The Sixties Scoop Indigenous Society of Alberta is partnering with libraries across B.C. to tour its national exhibit, including a stop at the Prince George Public Library on June 1.
The Sixties Scoop Indigenous Society of Alberta (SSISA), in partnership with the Prince George Public Library (PGPL), are bringing the Bi-Giwen: Coming Home – Truth Telling from the Sixties Scoop travelling exhibit to various B.C. locations, including the traditional territory of the Lheidli T’enneh. The first of its kind exhibit shares the experiences of survivors, including twelve personal testimonials of strength and resilience. The powerful display (developed for ages 13+) will be accessible to the public free of charge at the Prince George Public Library’s Bob Harkins Branch, downtown, on Wednesday, June 1 from 10 a.m. to 5 p.m.
“The Sixties Scoop Indigenous Society of Alberta (SSISA) is proud to bring this exhibit to Prince George,” said the Society’s president, Sandra Relling. “It describes the powerful and emotional stories and devastating impacts of Sixties Scoop in Canada. We are grateful for the ongoing support of the Prince George Public Library as we showcase this exhibit throughout BC. The exhibit is an opportunity to share and educate Canadians about the history of Indigenous people in relation to the Sixties Scoop.”
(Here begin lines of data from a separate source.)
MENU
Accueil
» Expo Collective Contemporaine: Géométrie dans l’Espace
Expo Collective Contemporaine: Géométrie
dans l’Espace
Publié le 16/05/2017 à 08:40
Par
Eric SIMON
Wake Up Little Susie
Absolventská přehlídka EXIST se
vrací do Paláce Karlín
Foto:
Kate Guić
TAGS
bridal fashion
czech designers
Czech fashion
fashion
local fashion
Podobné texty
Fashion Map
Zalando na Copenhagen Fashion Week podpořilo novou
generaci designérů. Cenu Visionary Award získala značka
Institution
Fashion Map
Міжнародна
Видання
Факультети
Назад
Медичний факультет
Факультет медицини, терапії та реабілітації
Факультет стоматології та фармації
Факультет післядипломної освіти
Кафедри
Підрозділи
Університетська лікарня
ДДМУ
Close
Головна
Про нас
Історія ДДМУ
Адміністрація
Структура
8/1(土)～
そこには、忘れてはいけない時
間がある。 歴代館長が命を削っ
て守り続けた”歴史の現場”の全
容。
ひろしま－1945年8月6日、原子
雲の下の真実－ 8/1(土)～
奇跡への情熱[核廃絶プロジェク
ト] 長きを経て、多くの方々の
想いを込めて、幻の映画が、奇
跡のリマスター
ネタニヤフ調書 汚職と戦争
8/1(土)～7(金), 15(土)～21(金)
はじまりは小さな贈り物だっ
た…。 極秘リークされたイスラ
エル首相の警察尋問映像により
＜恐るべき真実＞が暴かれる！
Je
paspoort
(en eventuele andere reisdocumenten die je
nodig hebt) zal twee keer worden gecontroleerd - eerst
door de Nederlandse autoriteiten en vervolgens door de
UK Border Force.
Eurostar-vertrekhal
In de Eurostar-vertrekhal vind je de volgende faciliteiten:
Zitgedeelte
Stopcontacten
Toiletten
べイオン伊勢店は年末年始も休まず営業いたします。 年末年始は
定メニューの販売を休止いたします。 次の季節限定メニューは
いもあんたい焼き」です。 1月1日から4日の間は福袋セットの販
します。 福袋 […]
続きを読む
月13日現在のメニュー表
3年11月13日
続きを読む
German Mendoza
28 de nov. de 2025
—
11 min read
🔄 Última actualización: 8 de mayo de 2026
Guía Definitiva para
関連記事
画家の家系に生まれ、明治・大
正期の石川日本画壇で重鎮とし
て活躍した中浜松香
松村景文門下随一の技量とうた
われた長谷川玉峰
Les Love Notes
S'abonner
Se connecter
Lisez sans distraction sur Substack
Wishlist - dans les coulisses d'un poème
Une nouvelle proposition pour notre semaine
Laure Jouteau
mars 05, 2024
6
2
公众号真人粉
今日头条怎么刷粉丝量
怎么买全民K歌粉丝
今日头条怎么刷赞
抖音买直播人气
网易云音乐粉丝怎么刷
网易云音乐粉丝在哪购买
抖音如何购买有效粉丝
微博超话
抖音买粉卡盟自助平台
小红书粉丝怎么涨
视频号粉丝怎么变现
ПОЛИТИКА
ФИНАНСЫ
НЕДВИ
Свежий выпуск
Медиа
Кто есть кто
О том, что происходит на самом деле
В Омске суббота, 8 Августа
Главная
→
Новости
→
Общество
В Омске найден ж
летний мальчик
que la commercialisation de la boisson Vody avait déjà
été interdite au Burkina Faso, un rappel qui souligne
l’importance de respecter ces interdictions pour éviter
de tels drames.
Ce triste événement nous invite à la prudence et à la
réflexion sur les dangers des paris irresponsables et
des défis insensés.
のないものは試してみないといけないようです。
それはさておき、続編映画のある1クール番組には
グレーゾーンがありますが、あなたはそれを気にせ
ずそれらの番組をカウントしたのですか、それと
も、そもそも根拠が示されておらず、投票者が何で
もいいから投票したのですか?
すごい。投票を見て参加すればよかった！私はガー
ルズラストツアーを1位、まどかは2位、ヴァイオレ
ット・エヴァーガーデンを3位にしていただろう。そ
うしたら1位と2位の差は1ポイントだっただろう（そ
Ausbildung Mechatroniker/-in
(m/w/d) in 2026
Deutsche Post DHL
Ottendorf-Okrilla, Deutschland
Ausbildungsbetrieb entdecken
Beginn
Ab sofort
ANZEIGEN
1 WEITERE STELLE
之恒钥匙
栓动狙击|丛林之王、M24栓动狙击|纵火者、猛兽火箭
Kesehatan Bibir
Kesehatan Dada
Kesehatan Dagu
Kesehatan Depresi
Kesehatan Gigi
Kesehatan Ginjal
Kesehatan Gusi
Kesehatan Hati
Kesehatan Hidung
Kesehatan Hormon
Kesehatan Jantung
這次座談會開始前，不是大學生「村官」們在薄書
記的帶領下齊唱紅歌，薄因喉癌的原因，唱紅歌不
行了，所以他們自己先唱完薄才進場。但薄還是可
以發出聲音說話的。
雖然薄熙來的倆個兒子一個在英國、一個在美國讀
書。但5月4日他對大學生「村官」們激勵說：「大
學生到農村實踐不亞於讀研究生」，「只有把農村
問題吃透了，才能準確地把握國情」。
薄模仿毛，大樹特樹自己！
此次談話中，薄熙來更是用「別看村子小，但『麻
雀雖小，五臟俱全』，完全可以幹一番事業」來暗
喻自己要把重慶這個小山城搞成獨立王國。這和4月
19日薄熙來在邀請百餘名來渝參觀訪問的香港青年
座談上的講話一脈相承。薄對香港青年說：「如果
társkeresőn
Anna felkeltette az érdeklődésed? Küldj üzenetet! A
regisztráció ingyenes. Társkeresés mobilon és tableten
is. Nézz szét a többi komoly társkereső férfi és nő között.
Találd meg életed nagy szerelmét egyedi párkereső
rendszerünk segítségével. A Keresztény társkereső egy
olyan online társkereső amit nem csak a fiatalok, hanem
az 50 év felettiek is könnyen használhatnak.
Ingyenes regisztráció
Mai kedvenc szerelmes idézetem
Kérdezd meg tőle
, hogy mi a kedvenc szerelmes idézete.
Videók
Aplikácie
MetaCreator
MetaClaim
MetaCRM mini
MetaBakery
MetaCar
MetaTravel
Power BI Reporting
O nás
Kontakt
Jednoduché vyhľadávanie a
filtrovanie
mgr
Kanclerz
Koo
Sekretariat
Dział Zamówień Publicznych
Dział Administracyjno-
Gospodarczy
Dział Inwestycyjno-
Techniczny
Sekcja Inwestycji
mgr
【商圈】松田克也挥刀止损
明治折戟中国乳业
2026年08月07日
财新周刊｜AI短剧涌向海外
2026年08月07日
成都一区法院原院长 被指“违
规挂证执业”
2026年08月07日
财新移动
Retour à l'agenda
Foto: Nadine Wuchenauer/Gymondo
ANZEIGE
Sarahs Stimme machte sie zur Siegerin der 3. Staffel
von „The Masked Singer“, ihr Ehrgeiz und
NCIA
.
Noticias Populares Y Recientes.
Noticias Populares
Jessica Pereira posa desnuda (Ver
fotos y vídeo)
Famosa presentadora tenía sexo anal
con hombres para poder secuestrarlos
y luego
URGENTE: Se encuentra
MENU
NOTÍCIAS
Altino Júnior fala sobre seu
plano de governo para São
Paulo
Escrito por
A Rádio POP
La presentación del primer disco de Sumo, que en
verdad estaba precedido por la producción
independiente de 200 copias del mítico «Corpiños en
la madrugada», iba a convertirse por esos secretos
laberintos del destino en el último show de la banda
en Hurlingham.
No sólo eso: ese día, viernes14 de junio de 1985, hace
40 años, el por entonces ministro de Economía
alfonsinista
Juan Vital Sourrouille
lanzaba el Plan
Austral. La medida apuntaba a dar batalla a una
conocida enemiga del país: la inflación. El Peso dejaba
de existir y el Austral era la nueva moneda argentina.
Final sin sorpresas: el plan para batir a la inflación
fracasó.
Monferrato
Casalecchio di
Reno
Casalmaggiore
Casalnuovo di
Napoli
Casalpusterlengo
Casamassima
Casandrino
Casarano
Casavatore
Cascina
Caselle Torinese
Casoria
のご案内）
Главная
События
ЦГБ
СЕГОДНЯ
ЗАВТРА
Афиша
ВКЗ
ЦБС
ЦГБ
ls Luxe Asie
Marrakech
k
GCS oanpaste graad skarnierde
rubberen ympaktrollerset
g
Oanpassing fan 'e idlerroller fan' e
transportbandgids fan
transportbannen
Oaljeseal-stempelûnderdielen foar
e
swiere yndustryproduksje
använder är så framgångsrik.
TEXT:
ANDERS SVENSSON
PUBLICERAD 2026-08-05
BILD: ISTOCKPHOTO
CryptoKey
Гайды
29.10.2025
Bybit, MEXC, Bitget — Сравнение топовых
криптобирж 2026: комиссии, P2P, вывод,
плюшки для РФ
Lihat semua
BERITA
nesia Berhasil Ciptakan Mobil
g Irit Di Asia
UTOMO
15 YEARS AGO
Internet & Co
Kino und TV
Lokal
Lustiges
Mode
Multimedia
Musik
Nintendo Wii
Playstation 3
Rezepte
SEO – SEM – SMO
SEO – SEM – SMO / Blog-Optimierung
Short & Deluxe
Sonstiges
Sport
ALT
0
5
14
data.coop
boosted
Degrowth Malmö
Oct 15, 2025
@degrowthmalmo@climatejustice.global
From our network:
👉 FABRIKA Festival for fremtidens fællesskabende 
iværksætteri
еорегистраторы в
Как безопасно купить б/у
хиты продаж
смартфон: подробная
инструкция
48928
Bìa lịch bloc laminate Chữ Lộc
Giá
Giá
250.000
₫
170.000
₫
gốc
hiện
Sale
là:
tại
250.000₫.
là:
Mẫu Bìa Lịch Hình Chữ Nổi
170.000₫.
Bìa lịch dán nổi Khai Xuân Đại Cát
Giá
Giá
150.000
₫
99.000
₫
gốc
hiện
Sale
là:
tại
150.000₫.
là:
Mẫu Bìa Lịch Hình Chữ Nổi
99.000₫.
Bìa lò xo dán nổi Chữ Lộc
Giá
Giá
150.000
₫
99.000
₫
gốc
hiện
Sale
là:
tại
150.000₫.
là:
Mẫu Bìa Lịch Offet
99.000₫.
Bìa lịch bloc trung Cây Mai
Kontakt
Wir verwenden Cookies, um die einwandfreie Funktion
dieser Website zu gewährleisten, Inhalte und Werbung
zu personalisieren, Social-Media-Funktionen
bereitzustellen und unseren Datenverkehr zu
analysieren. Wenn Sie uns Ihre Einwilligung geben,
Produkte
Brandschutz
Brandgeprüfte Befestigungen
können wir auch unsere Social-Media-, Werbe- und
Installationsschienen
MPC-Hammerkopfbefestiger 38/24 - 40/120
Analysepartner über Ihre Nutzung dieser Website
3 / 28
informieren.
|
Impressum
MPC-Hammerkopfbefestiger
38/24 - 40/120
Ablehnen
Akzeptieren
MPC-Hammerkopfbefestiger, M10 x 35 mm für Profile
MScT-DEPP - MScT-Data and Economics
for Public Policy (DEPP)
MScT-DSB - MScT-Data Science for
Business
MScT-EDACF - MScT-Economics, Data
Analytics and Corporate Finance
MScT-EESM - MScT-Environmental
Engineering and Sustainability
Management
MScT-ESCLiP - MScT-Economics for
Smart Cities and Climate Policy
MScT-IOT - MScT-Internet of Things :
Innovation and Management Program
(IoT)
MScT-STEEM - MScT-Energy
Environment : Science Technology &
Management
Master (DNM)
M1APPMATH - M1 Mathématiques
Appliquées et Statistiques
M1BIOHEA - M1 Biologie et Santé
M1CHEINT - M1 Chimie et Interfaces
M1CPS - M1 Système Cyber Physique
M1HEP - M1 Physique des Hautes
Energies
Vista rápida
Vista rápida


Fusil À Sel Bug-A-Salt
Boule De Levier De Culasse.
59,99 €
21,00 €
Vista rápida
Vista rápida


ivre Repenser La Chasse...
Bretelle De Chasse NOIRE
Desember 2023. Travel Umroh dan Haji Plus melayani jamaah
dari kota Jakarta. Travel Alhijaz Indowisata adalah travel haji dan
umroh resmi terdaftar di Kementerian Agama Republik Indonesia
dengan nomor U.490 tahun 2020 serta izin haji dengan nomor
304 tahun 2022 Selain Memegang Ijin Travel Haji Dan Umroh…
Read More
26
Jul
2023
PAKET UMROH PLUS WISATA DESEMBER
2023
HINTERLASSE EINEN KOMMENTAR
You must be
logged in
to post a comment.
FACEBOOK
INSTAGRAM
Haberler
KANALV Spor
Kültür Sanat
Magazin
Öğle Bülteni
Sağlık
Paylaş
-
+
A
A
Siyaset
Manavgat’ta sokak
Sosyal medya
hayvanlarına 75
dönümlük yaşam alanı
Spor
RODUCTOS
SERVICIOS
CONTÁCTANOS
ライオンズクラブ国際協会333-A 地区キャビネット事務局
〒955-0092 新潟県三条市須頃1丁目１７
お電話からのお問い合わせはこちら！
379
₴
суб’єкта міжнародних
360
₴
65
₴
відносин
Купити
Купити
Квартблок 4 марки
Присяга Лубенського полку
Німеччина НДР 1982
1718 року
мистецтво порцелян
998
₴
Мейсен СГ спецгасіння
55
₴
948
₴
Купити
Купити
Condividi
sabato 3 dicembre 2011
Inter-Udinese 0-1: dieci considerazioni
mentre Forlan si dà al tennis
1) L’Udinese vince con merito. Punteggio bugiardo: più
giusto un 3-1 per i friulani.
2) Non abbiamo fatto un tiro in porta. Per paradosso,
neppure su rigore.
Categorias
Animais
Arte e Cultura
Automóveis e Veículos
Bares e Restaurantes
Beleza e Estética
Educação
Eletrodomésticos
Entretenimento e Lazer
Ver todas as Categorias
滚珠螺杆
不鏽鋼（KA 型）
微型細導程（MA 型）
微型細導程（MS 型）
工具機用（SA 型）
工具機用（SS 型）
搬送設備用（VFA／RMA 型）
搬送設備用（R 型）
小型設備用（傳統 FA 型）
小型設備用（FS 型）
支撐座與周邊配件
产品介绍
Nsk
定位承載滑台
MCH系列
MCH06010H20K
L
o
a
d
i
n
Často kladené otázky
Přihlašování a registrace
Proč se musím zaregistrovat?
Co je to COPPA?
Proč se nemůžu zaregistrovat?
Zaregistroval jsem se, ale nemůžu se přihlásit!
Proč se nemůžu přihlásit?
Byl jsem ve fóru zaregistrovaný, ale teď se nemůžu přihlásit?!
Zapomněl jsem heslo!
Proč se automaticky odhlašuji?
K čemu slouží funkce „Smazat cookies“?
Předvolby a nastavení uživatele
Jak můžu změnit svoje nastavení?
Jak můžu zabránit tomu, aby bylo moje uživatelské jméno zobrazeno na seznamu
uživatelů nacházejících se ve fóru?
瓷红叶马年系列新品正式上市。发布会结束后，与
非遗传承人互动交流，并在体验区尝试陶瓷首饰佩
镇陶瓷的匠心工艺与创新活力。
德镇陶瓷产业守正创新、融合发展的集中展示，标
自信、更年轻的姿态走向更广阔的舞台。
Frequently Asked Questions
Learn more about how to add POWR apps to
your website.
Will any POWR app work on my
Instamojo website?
PGPL is especially honoured to host the exhibit on June 1, the commencement of National Indigenous History Month.
“We believe hosting exhibits and conversations like this is extremely important to our community,” library board chair Mike Gagel said. “At the Prince George Public Library, our mission is to build a resilient community by creating welcoming and inclusive spaces for every person to read, connect, and share. Bringing our community together to learn about this tragic and significant part of our history in a safe and supportive space is a vital part of this mission. We are fortunate to be able to work with great community partner organizations like the Sixties Scoop Indigenous Society of Alberta to learn about and acknowledge the history of our region and people.”
“The Sixties Scoop” refers to government practices across Canada from the 1950s to the 1980s that led to an unknown number of First Nations, Métis, and Inuit children being taken from their parents, families, and communities by child intervention services and placed in non-Indigenous families. Many of these children experienced abuse, mistreatment, and neglect and lost touch with their families, communities, culture, and traditional language.
The governments of Manitoba, Saskatchewan, and Alberta have delivered formal apologies for past practices that led to the removal of Indigenous children from their families, resulting in a loss of culture, identity and connection to their communities. The effects of the Sixties Scoop are still felt by survivors and their families today.